## AIM OF THE EXERCISE
From the entries, copy out every line in which the word "acciones" is found.

## TASK INPUTS
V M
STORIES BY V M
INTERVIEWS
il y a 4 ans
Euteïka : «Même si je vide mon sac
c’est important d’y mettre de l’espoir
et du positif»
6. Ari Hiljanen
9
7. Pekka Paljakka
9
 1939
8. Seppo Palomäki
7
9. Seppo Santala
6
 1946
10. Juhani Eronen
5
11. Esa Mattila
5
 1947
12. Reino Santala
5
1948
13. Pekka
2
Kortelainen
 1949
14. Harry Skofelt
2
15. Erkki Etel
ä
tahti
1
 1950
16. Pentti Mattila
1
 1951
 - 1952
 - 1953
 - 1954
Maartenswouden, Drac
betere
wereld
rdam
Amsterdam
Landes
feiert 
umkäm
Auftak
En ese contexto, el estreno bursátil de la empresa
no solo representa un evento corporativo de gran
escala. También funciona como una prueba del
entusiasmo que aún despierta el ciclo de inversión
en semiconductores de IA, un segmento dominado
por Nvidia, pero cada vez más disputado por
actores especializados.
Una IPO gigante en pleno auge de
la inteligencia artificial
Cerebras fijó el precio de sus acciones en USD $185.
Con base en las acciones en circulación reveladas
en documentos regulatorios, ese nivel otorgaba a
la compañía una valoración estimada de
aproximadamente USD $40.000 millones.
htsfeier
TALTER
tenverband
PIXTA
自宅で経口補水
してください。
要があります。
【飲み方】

## TASK RESPONSE
Cerebras fijó el precio de sus acciones en USD $185.
Con base en las acciones en circulación reveladas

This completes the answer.